If this repository is used, please cite us.
- Citation to the preprint in: https://doi.org/10.26434/chemrxiv-2022-9prf3
The data is publicly available now. Link: https://doi.org/10.26434/chemrxiv-2022-9prf3
The repository contains python scripts for the calculations described in the paper: https://doi.org/10.26434/chemrxiv-2022-9prf3
-
get_data.py: This script will download data from the DTU Data website. The public link to the website will be available upon acceptance of the paper. This file will download either all the files from the database (if -all/--all option is given) Or it will only download the xyzfiles and the log files of the energy calculations
-
makeMolDB.py: This file makes a csv file containing the atomization energy values from the molecule and atoms log files.
-
make_reaction_ids.py: This script will create a csv file with only two columns: 'reactantindex','pdtindex'. The indices are the index of the molecules in the csv file made by the make_molecule_bond_en_csv.py script.
-
process_reaction_conversion_jobs.sh: This is a bash script to create the final csv file containing all the information related to the reactions. It takes the csv file containing molecular data (created by the script makeMolDB.py), the indices of the reactants and products in form of a csv file (created by using the script make_reaction_ids.py), The G4MP2 energies of the molecules as csv file (with index and energy), the path of the python script make_reactions_parallel.py, number of Nodes to be used, and number of processors per each nodes. It first split the csv file containing indices of the reactants and products according to the number of Nodes and saves those in a json file with names Node_n.json with n from {1,2,...n} if n number of nodes are used.
-
make_reactions_parallel.py: This file takes csv file containing indices for the reactions, csv file containing all the data of the molecules, csv file containing G4MP2 energy, number of processors, json file containing the indices of the csv file with "reactantindex","pdtindex".
-
submit.sh: An example submit script to run make_reactions_parallel.py in a single node with multiple processors. It is called from the script process_reaction_conversion_jobs.sh. It is written for the slurm scheduler.
-
CITATION.cff: This file is to provide citation data for this repository in bibtex or APA format.

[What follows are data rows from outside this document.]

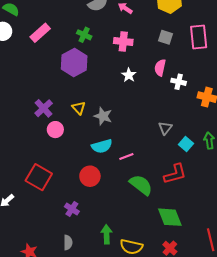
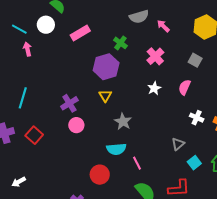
pink cross: (123, 41) -> (155, 56), turned 30
white cross: (179, 82) -> (197, 118), moved
yellow triangle: (79, 108) -> (105, 96), moved
pink line: (126, 156) -> (137, 163), turned 72
red square: (39, 177) -> (34, 135), moved, size x0.7

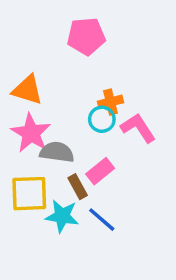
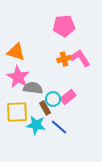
pink pentagon: (86, 36) -> (64, 26), moved
cyan circle: (102, 119) -> (53, 99), moved
pink L-shape: (138, 128) -> (80, 58), moved
pink rectangle: (100, 171) -> (68, 97), moved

The help message for each of the files (except submit.sh) can be obtained by running the corresponding script with -h.
The steps described in the paper can be followed by running the below scripts in the following sequence:
- get_data.py
- makeMolDB.py
- make_reaction_ids.py
- process_reaction_conversion_jobs.sh, make_reactions_parallel.py, submit.sh
All the scripts in this repository are covered under the MIT license terms (LICENSE.txt).